(Task brief): If a line in the entries below contains "Bubenheim", copy it.

(Source data)
== Segment start ==

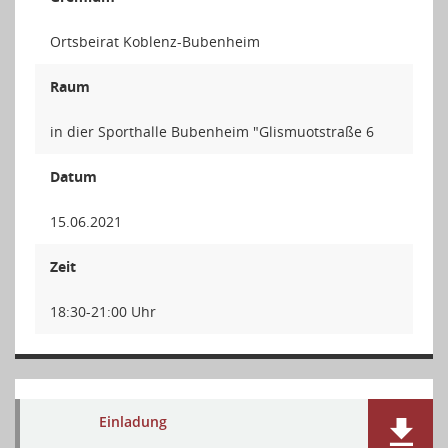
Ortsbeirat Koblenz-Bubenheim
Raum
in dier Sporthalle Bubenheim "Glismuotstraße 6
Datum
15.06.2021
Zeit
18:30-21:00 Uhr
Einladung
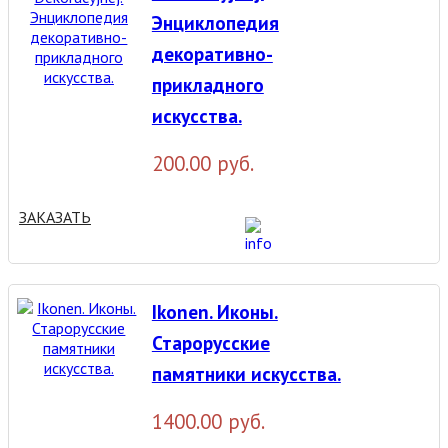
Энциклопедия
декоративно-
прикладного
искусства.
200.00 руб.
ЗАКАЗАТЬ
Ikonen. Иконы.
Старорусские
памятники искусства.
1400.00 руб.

== Segment end ==
== Segment start ==

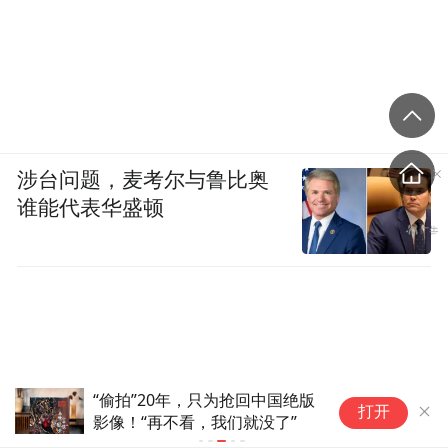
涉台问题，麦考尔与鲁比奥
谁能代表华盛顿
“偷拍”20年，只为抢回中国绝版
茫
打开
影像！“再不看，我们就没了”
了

== Segment end ==
== Segment start ==

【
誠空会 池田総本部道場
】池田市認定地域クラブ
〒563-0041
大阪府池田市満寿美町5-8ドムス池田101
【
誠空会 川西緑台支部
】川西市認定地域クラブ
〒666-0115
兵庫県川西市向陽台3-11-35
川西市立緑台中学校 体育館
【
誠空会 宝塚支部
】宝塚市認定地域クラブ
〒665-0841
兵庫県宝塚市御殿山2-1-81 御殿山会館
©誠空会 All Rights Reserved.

== Segment end ==

(Task output):
Ortsbeirat Koblenz-Bubenheim
in dier Sporthalle Bubenheim "Glismuotstraße 6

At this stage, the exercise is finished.